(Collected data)
═══
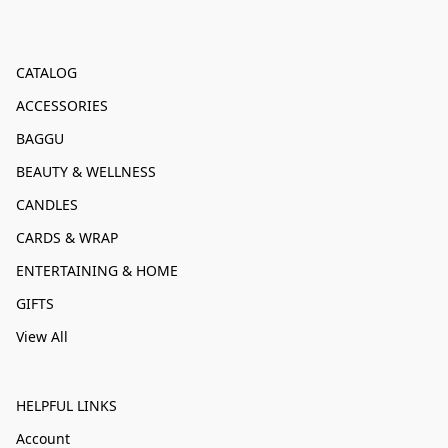
CATALOG
ACCESSORIES
BAGGU
BEAUTY & WELLNESS
CANDLES
CARDS & WRAP
ENTERTAINING & HOME
GIFTS
View All
HELPFUL LINKS
Account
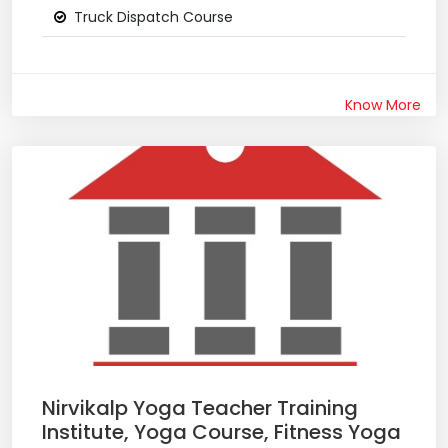
Truck Dispatch Course
Know More
Nirvikalp Yoga Teacher Training
Institute, Yoga Course, Fitness Yoga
═══
● Required action:
Produce a verbatim copy of every entry, excluding pictures.

● Exercise output:
CATALOG
ACCESSORIES
BAGGU
BEAUTY & WELLNESS
CANDLES
CARDS & WRAP
ENTERTAINING & HOME
GIFTS
View All
HELPFUL LINKS
Account
Truck Dispatch Course
Know More
Nirvikalp Yoga Teacher Training
Institute, Yoga Course, Fitness Yoga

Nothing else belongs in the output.